I guess this process incorporates the "meta-prior" than Rohin won't change his prior much, and then I estimated the relative increase/decrease margins based on the number and upvotes of comments. E.g., there were a lot of highly voted comments that Rohin should increase his probability in the <2022 range, so I predicted a larger change.
In my experience, a highly predictive feature of "agreeing with safety concerns" is how much someone thinks about/works on RL (or decision-making more broadly). For example, many scientists in RL-driven labs (DeepMind, OpenAI) agree with safety concerns, while there is almost no understanding of safety concerns (let alone agreement that they are valid) among researchers in NLP (mainly driven by supervised learning and unsupervised learning); it's easier to intuitively motivate safety concerns from the perspective of RL and demos of where it fails (esp. with concerns like reward gaming and instrumental convergence). Thus, a useful way to decompose Rohin's question is:
How many top researchers doing AGI-related work think about RL?
How many of the above researchers agree with safety concerns?
How many top researchers doing AGI-related work don't think about RL?
How many of the above researchers agree with safety concerns?
We can add the numbers from 1.1 and 2.1 and divide by the total number of top AGI researchers (here, 2000).
I'd argue that more researchers are in category 2 (non-RL researchers) than 1 (RL researchers). A lot of recent progress towards AGI has been driven by improvements in representation learning, supervised learning, and unsupervised learning. Work in these areas is AGI-related in the relevant sense to Rohin; if we develop AGI without RL (e.g., GPT-10), we'd need the non-RL researchers who develop these models to coordinate and agree with safety concerns about e.g. releasing the models. I think it will continue to be the case for the foreseeable future that >50% of AGI-related researchers aren't doing RL, as representation learning, supervised learning, unsupervised learning, etc. all seem quite important to developing AGI.

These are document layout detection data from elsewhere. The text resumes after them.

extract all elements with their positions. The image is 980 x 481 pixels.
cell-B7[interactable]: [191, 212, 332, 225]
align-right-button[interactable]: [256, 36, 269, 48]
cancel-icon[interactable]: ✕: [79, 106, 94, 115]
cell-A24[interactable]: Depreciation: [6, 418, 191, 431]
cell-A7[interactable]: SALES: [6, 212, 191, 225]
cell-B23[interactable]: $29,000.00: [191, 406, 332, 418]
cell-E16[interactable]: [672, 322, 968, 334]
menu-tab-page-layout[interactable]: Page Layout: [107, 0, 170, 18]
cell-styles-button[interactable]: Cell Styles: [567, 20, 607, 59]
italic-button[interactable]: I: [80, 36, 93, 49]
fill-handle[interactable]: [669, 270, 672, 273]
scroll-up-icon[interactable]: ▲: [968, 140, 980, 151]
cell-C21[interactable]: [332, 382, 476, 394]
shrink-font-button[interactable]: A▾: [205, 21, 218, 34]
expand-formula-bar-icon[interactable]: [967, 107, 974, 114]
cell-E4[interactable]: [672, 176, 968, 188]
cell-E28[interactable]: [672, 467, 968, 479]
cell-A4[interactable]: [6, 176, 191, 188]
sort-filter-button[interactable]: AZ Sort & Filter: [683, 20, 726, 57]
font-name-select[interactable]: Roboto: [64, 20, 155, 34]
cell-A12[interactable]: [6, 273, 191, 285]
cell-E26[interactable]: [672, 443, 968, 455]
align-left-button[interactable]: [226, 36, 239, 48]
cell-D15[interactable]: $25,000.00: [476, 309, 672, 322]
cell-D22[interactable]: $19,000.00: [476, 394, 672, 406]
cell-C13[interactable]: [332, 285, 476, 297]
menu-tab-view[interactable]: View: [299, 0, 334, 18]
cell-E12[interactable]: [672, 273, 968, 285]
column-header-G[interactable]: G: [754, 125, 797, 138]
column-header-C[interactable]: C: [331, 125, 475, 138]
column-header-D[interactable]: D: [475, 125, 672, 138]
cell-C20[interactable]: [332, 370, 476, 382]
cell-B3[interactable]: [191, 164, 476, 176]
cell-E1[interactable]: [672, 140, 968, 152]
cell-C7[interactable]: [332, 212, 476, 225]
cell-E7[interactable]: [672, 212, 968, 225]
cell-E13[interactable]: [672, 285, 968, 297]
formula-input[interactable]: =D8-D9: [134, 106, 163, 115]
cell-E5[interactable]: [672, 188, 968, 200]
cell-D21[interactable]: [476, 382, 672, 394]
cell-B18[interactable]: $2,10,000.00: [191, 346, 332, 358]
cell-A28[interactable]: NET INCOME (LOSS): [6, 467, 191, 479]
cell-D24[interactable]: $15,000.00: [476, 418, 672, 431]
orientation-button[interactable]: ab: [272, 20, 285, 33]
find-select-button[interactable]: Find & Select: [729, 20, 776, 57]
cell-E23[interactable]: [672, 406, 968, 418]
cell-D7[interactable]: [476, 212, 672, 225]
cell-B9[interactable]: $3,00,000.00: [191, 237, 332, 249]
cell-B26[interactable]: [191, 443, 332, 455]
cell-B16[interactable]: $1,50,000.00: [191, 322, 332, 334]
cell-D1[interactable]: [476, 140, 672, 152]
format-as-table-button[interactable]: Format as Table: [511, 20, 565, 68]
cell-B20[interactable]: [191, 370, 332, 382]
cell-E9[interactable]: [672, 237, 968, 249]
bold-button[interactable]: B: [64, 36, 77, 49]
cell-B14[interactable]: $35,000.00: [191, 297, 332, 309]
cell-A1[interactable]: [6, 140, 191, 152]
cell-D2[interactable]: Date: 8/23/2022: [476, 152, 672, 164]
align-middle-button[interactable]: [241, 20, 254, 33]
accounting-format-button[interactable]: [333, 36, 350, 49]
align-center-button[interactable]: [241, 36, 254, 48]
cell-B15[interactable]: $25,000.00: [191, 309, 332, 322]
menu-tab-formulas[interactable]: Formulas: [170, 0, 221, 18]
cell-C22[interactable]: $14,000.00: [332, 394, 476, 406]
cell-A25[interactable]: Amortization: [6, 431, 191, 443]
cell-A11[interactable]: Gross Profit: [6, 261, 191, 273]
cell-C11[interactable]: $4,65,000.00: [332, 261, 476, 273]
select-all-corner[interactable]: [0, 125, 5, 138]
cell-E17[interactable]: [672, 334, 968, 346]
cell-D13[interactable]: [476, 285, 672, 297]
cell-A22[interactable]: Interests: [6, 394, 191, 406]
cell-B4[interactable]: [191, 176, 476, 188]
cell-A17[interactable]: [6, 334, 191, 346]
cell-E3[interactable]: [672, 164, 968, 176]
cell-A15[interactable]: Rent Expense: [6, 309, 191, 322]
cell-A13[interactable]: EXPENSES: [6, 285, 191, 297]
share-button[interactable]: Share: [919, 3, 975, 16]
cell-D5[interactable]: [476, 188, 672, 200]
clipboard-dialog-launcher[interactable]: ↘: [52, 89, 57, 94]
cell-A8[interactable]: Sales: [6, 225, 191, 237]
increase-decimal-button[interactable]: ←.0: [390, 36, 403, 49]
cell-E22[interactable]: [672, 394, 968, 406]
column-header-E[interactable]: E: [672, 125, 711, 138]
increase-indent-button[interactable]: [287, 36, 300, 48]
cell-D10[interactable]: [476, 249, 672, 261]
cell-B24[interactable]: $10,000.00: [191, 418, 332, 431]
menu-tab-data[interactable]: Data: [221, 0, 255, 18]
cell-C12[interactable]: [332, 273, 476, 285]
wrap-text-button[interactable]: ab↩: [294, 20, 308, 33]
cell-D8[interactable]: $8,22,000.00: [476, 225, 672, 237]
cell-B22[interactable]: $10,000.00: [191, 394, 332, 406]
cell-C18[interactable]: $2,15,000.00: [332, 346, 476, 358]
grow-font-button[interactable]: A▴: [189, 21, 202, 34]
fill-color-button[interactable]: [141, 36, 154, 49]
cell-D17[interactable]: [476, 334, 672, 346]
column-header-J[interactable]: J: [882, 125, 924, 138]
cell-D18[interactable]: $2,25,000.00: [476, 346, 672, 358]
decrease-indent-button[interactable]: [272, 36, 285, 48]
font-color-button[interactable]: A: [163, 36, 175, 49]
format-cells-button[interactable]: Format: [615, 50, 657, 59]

The upshot (downshot?) of the above is that we'll probably need a good chunk of non-RL but AGI-related researchers to agree with safety concerns. Folks in this group seem less receptive to safety concerns (probably because they don't obviously come up as often as in RL work), so I think it'll take a pretty intuitively compelling demonstration/warning-shot to convince people in the non-RL group, visible enough to reach across several subfields in ML; preferably, these demos should be of direct relevance to the work in people doing non-RL work (i.e., directly showing how NLP systems are Stuart-Russell-style dangerous to convince NLP people). I think we'll need pretty advanced systems to get these kinds of demos, roughly +/-5 years from when we get AGI (vs. Rohin's prior estimate of 1-10 years before AGI). So overall, I think Rohin's posterior should be shifted right ~5 years.
Here is my Elicit snapshot of what I think Rohin's posterior will be after updating on all comments here. It seems like all the other comments are more optimistic than Rohin prior, so I predict that Rohin's posterior will become more optimistic, even though I think the concerns I've outlined above outweigh/override some of the considerations in the other comments. In particular, I think you'll get an overestimate of "agreement on safety concerns" by looking only at the NeurIPS/ICML community which is pretty RL-heavy relative to e.g. the NLP and Computer Vision communities (which will still face AGI-related coordination problems). The same can be said about researchers who explicitly self-identify with "Artificial Intelligence" or "Artificial General Intelligence" (historically focused on decision-making and games). Looking at the 100 most cited NLP researchers on Google Scholar, I found one who I could recognize as probably sympathetic to safety concerns (Wojciech Zaremba) and similar for Computer Vision.